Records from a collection
^^^^^^^^^^^^^^^^
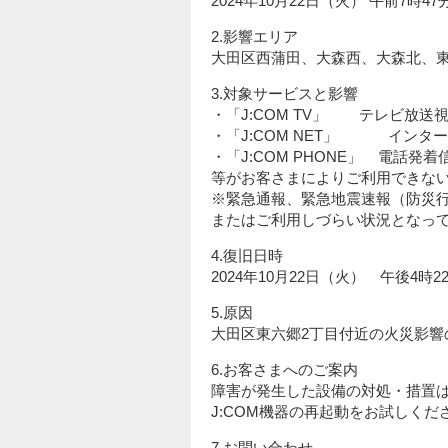
2024年10月22日（火） 午前7時4
2.影響エリア
大田区西蒲田、大森西、大森北、東
3.対象サービスと影響
・「J:COM TV」 テレビ放
・「J:COM NET」 インターネ
・「J:COM PHONE」 電話発着
等がお客さまによりご利用できな
※緊急通報、緊急地震速報（防災
またはご利用しづらい状況となっ
4.復旧日時
2024年10月22日（火） 午後4時
5.原因
大田区東六郷2丁目付近の火災影響
6.お客さまへのご案内
障害が発生した設備の対処・措置
J:COM機器の再起動をお試しくだ
7.お問い合わせ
^^^^^^^^^^^^^^^^
Word for word, return the lines from the one holding "3.対象サービスと影響" through the end of the entries above.

# RESPONSE TO THIS EXERCISE:
3.対象サービスと影響
・「J:COM TV」 テレビ放
・「J:COM NET」 インターネ
・「J:COM PHONE」 電話発着
等がお客さまによりご利用できな
※緊急通報、緊急地震速報（防災
またはご利用しづらい状況となっ
4.復旧日時
2024年10月22日（火） 午後4時
5.原因
大田区東六郷2丁目付近の火災影響
6.お客さまへのご案内
障害が発生した設備の対処・措置
J:COM機器の再起動をお試しくだ
7.お問い合わせ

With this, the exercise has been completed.